Auf keinen Fall, so die Paartherapeutin, sollte man versuchen den Partner zu überreden oder Versprechungen machen, die man nicht halten kann. "Es muss jedem ganz klar sein, dass eine Regel wie "Verlieben ist verboten" nicht versprochen werden kann", betont Jares. Die Möglichkeit, sich zu verlieben, besteht immer.

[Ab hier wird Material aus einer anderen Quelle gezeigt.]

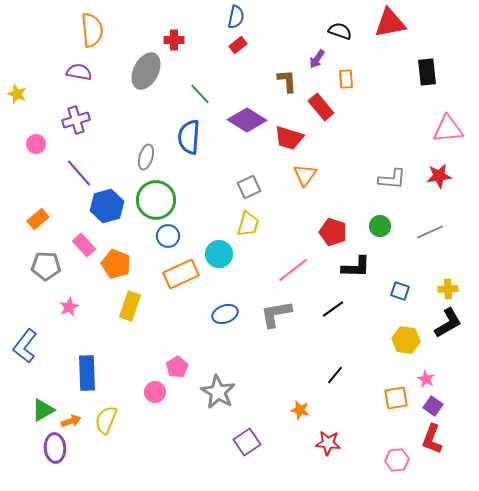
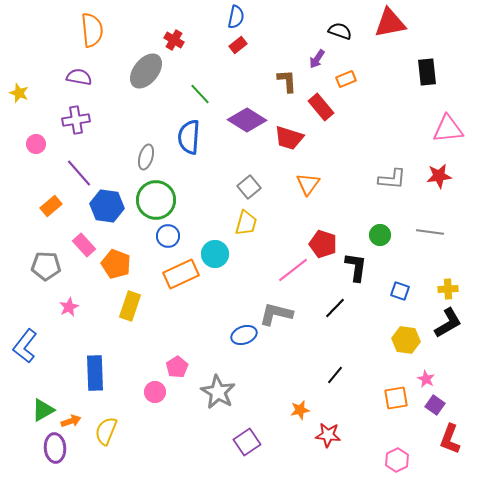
red cross at (174, 40): rotated 30 degrees clockwise
gray ellipse at (146, 71): rotated 12 degrees clockwise
purple semicircle at (79, 72): moved 5 px down
orange rectangle at (346, 79): rotated 72 degrees clockwise
yellow star at (17, 94): moved 2 px right, 1 px up
purple cross at (76, 120): rotated 8 degrees clockwise
orange triangle at (305, 175): moved 3 px right, 9 px down
gray square at (249, 187): rotated 15 degrees counterclockwise
blue hexagon at (107, 206): rotated 24 degrees clockwise
orange rectangle at (38, 219): moved 13 px right, 13 px up
yellow trapezoid at (248, 224): moved 2 px left, 1 px up
green circle at (380, 226): moved 9 px down
red pentagon at (333, 232): moved 10 px left, 12 px down
gray line at (430, 232): rotated 32 degrees clockwise
cyan circle at (219, 254): moved 4 px left
black L-shape at (356, 267): rotated 84 degrees counterclockwise
black line at (333, 309): moved 2 px right, 1 px up; rotated 10 degrees counterclockwise
blue ellipse at (225, 314): moved 19 px right, 21 px down
gray L-shape at (276, 314): rotated 24 degrees clockwise
blue rectangle at (87, 373): moved 8 px right
purple square at (433, 406): moved 2 px right, 1 px up
orange star at (300, 410): rotated 24 degrees counterclockwise
yellow semicircle at (106, 420): moved 11 px down
red L-shape at (432, 439): moved 18 px right
red star at (328, 443): moved 8 px up
pink hexagon at (397, 460): rotated 20 degrees counterclockwise
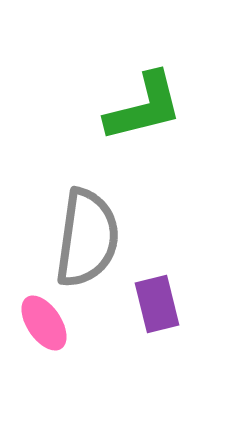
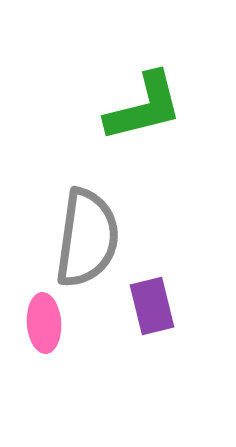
purple rectangle: moved 5 px left, 2 px down
pink ellipse: rotated 30 degrees clockwise
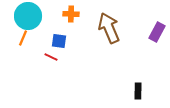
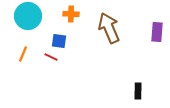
purple rectangle: rotated 24 degrees counterclockwise
orange line: moved 16 px down
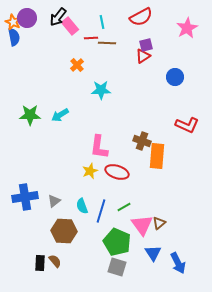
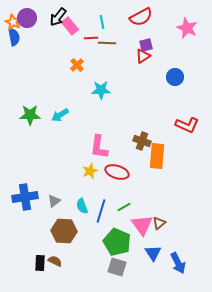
pink star: rotated 20 degrees counterclockwise
brown semicircle: rotated 24 degrees counterclockwise
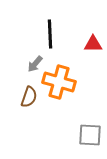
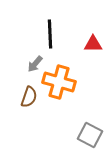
gray square: rotated 25 degrees clockwise
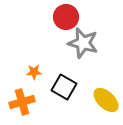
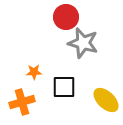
black square: rotated 30 degrees counterclockwise
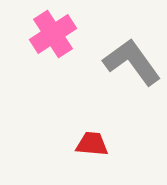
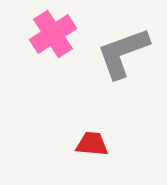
gray L-shape: moved 9 px left, 9 px up; rotated 74 degrees counterclockwise
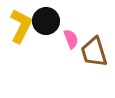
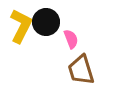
black circle: moved 1 px down
brown trapezoid: moved 13 px left, 18 px down
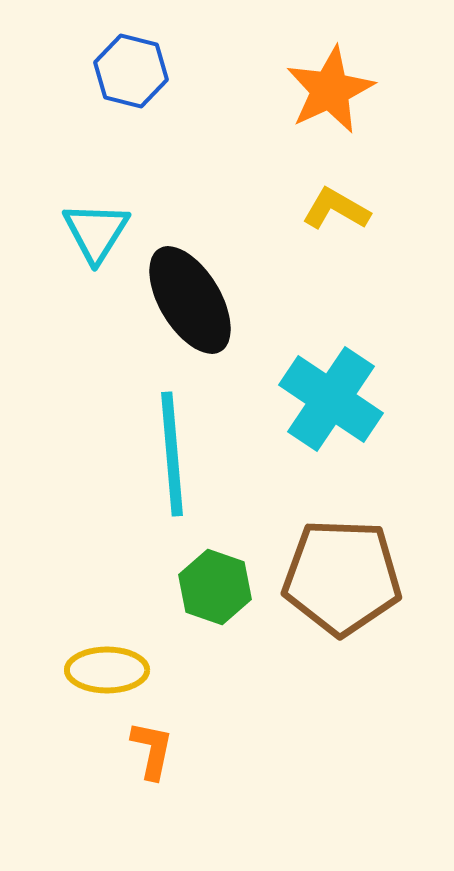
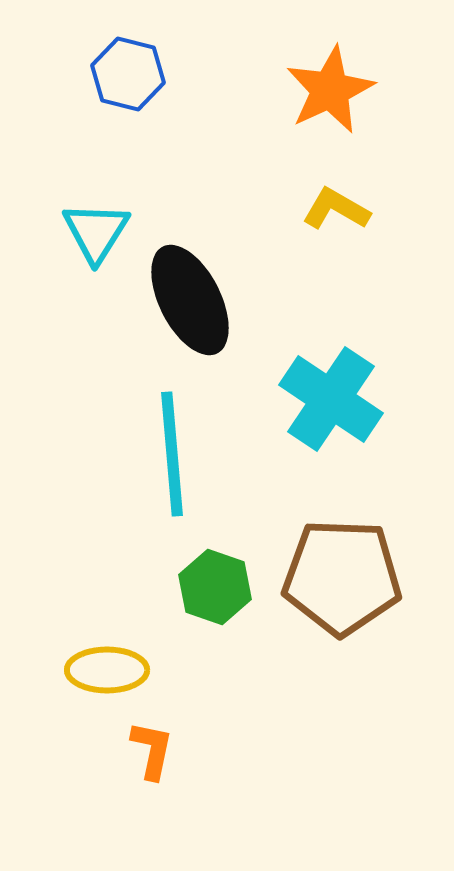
blue hexagon: moved 3 px left, 3 px down
black ellipse: rotated 4 degrees clockwise
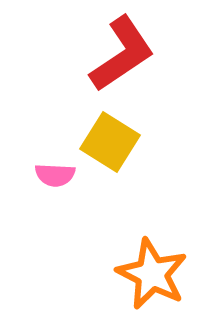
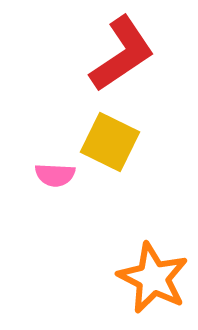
yellow square: rotated 6 degrees counterclockwise
orange star: moved 1 px right, 4 px down
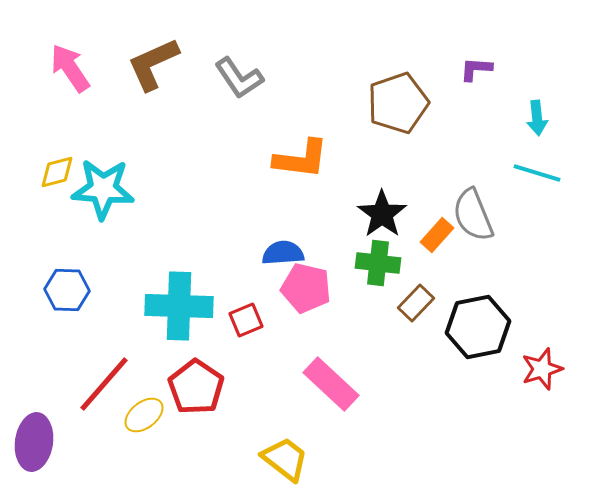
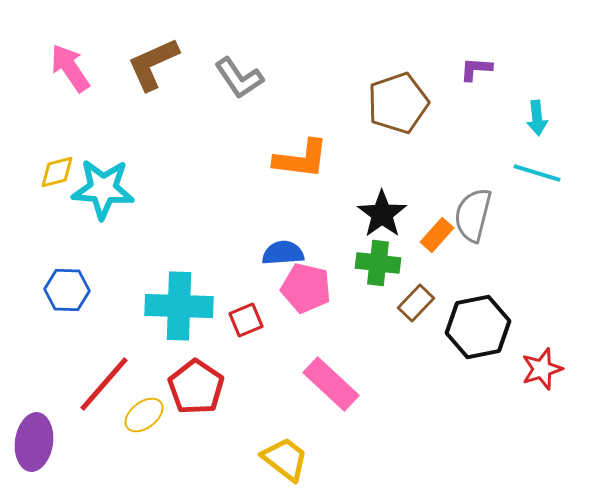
gray semicircle: rotated 36 degrees clockwise
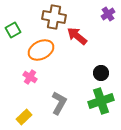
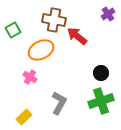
brown cross: moved 3 px down
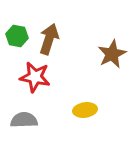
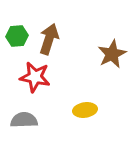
green hexagon: rotated 15 degrees counterclockwise
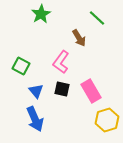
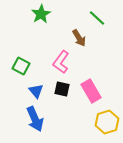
yellow hexagon: moved 2 px down
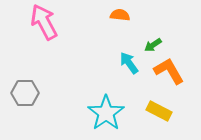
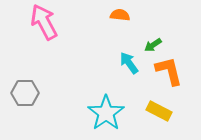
orange L-shape: rotated 16 degrees clockwise
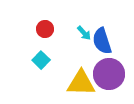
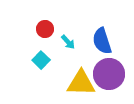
cyan arrow: moved 16 px left, 9 px down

Genauso sollte klar sein, dass eine offene Beziehung nicht die Lösung für ein Problem sein kann, das schon lange in der Beziehung besteht. "Wenn ein Partner mehr Sex will als der andere und die offene Beziehung nutzt, um dieses Defizit auszugleichen, geht das in den seltensten Fällen gut", erklärt die Paartherapeutin. In diesem Fall empfiehlt sich zunächst ein genauerer Blick auf die Diskrepanz in der sexuellen Lust und wie damit umgegangen werden kann. Kommt das Paar alleine nicht weiter, empfiehlt die Expertin eine Sexualtherapie.
Wie gelingt eine offene Partnerschaft?
Der Schlüssel zu einer offenen Beziehung ist ein offenes Gespräch, so der promovierte Sozialwissenschaftler Stefan Ossmann. Zum anderen müssen Regeln aufgestellt werden, um einen Rahmen zu schaffen, wie man in der Beziehung miteinander umgehen kann. Grundsätzlich sind alle Konstellationen denkbar. Das Paar einigt sich selbst auf Regeln, die für beide im Moment passen. "Oft müssen diese Regeln immer wieder neu ausgehandelt werden. Es muss nicht immer die Lösung sein, was der eine darf, darf der andere auch", sagt Paartherapeutin Nina Jares.
Es hilft auch, Beziehungspraktiken zu finden, die beiden Partnern exklusiv bleiben. "Da Sexualität und Liebe mit anderen geteilt werden, braucht es als Anker ein oder zwei Dinge, die in der Beziehung exklusiv bleiben", erklärt Ossmann. Das könne ein Lieblingsrestaurant sein, das man nur mit dem Partner besucht, oder eine Sportart, die man nur gemeinsam ausübt, "wie auch immer man das definiert. Es trägt schon zum Gelingen bei, wenn es Dinge gibt, die man sich nur zu zweit vorbehält".